Seit Tagen wird in mehreren Medien darüber spekuliert, dass der geheime Mitarbeiter des NRW-Verfassungsschutzes, Johann H., mit einer der NSU-Taten in Verbindung stehen könnte. Die ehemalige Leiterin des NRW-Verfassungsschutzes, Mathilde Koller, hat im Februar 2012 in einem Vermerk an die Generalbundesanwaltschaft eine Ähnlichkeit zwischen V-Mann und dem Phantombild festgestellt, das die Kölner Polizei 2001 veröffentlicht hatte.
Bombe in Christstollendose versteckt
Damals war in einem Lebensmittelladen an der Kölner Probsteigasse am 19. Januar 2001 eine Bombe explodiert. Die 19-jährige Tochter des iranisch-stämmigen Inhabers wurde dabei schwer verletzt. Sie hatte eine Christstollendose mit dem darin versteckten Sprengsatz geöffnet, die von einem Mann in einem Geschenkkorb im Geschäft zurückgelassen worden war. Die Polizei fertigt nach den Angaben des Geschäftsinhabers ein Phantombild an. Die Suche nach dem Täter blieb damals allerdings erfolglos.
Anwalt: "28 Jahre lang wertvolle Quelle"
Auch nach dem Hinweis der NRW-Verfassungsschutzchefin Koller im Jahr 2012 ist V-Mann H. nicht von der Polizei vernommen worden. Das bestätigen sowohl Ermittler als auch der Anwalt von Johann H. dem WDR-Magazin WESTPOL. "Er wurde nie dazu vernommen, weil den Beamten klar war, dass er mit der Tat nichts zu tun haben konnte", sagt der auf Medienrecht spezialisierte Kölner Anwalt Ralf Höcker. "Es liegen ja keine Verdachtsmomente gegen ihn vor. Es ist nie gegen ihn ermittelt worden, er ist nie vernommen worden."
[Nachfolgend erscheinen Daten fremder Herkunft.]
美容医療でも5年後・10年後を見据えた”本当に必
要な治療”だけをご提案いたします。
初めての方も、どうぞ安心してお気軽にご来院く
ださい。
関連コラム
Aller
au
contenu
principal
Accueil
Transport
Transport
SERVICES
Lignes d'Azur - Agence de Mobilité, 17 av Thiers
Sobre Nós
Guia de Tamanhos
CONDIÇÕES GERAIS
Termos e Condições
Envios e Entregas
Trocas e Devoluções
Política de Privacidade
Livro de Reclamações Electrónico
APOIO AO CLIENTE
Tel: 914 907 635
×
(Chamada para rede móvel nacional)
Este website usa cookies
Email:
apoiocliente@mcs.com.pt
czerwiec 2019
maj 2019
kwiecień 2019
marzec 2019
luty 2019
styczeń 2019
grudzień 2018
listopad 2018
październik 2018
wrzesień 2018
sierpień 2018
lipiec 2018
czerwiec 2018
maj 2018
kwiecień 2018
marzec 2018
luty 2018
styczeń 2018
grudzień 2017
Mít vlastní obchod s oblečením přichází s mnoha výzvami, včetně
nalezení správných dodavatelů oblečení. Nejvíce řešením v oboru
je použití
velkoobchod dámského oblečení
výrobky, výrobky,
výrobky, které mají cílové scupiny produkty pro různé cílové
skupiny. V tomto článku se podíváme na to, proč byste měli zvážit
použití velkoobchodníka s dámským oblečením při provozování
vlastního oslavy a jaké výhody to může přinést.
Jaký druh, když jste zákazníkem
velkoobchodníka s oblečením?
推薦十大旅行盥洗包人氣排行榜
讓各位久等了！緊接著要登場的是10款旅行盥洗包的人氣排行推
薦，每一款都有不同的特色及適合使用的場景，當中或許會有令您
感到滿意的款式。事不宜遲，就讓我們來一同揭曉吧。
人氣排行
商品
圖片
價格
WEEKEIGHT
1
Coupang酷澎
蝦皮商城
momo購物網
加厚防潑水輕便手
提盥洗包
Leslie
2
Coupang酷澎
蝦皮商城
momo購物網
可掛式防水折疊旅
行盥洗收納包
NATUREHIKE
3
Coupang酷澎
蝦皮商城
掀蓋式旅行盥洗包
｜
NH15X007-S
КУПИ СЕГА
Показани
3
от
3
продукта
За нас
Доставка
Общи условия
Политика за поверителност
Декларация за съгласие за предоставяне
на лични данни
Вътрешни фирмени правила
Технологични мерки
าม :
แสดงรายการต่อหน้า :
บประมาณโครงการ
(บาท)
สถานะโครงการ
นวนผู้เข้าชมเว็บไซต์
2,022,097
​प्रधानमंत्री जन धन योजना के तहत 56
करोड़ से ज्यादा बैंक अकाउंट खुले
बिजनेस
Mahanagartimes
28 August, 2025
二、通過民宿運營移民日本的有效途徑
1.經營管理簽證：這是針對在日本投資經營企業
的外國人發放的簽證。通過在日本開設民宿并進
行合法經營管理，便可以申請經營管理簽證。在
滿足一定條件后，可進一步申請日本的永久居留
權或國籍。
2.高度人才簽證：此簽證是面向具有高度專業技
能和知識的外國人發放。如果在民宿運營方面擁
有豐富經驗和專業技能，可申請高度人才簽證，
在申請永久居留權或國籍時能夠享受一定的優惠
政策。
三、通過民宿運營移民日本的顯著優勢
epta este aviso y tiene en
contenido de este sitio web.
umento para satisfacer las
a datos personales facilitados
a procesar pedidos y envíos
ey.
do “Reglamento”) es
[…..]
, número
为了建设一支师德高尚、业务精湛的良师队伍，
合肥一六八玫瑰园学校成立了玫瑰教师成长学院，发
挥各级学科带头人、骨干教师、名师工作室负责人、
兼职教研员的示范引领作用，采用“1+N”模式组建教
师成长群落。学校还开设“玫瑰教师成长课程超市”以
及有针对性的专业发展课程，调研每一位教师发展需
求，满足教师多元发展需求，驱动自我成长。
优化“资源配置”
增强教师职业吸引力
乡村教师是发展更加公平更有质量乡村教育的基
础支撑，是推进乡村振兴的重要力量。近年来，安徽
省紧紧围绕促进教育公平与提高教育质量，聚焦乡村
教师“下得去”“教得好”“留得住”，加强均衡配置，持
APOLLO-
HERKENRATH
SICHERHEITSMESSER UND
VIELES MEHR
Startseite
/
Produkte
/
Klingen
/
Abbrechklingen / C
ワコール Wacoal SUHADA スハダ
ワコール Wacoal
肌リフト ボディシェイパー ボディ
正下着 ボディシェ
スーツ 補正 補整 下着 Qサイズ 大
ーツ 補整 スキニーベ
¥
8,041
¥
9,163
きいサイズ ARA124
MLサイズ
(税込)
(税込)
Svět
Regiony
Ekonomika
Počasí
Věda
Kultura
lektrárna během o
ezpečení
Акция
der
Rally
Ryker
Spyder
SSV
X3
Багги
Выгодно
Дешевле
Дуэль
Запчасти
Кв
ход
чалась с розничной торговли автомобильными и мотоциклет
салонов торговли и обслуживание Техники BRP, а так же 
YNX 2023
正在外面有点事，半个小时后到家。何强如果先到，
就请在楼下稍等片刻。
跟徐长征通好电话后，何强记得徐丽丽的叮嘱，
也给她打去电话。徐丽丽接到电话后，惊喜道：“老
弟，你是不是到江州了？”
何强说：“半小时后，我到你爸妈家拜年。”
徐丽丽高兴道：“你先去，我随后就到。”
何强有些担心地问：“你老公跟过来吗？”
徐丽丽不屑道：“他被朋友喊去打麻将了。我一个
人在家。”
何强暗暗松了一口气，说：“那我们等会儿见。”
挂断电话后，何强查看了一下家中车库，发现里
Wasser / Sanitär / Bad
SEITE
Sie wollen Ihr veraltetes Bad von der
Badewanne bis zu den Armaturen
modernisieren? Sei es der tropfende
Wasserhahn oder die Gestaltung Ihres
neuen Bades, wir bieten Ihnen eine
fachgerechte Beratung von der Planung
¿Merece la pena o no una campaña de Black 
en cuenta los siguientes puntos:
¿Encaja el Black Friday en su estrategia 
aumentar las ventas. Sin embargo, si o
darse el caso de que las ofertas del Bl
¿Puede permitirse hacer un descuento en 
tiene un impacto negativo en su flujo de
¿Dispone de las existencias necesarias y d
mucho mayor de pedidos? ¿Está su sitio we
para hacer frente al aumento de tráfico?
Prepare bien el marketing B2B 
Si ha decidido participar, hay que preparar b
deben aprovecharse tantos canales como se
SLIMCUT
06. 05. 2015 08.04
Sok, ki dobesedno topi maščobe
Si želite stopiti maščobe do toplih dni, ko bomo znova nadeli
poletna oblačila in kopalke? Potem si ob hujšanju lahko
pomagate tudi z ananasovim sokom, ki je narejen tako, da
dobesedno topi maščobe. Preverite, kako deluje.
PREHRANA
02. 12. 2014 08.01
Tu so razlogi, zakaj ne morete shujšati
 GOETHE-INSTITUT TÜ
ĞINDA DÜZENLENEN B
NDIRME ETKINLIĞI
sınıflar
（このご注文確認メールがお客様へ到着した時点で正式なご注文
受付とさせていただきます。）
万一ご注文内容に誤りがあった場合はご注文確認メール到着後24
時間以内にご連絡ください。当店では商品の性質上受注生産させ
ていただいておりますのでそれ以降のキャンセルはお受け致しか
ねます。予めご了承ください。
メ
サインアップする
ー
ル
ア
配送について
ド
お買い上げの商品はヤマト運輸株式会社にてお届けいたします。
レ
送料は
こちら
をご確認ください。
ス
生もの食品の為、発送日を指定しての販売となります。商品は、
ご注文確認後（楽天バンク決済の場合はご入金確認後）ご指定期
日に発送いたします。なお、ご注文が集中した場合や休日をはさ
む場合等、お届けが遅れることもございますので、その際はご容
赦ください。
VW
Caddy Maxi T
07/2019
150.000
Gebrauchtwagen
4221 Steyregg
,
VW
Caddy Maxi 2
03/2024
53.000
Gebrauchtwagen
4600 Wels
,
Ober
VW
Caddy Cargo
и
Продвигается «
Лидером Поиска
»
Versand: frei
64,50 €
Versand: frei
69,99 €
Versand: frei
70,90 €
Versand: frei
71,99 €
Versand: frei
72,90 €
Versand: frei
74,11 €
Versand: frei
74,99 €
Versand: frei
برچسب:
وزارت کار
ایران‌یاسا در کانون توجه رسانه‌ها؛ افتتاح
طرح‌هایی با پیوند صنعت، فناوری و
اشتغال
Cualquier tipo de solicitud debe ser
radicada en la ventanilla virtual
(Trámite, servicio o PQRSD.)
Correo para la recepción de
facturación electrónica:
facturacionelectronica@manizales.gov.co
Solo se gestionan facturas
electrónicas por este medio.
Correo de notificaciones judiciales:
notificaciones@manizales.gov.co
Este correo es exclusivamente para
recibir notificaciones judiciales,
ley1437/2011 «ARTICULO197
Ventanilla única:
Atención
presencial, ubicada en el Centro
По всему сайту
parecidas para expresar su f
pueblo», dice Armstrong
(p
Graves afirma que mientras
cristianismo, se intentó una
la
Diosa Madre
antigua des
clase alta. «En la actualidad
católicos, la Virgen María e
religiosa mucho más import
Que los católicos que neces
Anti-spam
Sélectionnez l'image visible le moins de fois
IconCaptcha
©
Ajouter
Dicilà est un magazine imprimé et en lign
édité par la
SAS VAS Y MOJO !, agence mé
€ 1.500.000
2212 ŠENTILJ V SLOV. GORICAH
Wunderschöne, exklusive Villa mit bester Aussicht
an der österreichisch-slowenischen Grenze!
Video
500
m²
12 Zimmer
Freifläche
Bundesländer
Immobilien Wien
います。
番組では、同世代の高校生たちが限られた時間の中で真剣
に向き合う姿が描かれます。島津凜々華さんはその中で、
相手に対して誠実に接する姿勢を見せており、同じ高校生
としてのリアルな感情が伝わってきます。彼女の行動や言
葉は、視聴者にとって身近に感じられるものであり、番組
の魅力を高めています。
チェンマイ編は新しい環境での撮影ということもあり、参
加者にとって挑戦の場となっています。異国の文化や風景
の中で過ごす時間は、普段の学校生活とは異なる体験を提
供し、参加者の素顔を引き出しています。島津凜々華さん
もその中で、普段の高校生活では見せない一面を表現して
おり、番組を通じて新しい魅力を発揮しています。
Höcker verweist außerdem darauf, dass sein Mandat zum Tatzeitpunkt kurze Haare getragen habe und deutlich kleiner sei als der Mann, den die Opfer als Täter beschrieben hatten. Er sei zudem kein Neonazi, sondern vom Verfassungsschutz NRW in die rechtsextreme Szene eingeschleust worden. Die Berichterstattung über den Vermerk des NRW-Verfassungsschutzes habe für H. zur Folge, "dass er jetzt als Quelle des Verfassungsschutzes verbrannt ist, als Quelle, die über 28 Jahre lang sehr, sehr wertvolle Arbeit geleistet und die rechtsextreme Szene ausgeforscht hat."
Kritik der Opfer-Anwältin
Die Kölner Opfer-Anwältin Edith Lunnebach kritisiert gegenüber WESTPOL, dass der V-Mann des NRW-Verfassungsschutzes nicht vernommen wurde, obwohl er bereits 1985 wegen eines Sprengstoffdeliktes verurteilt worden war, eine Ähnlichkeit zum Phantombild aufweise und bis heute unklar sei, wo er sich zum Zeitpunkt der Tat in der Probsteigasse aufgehalten habe.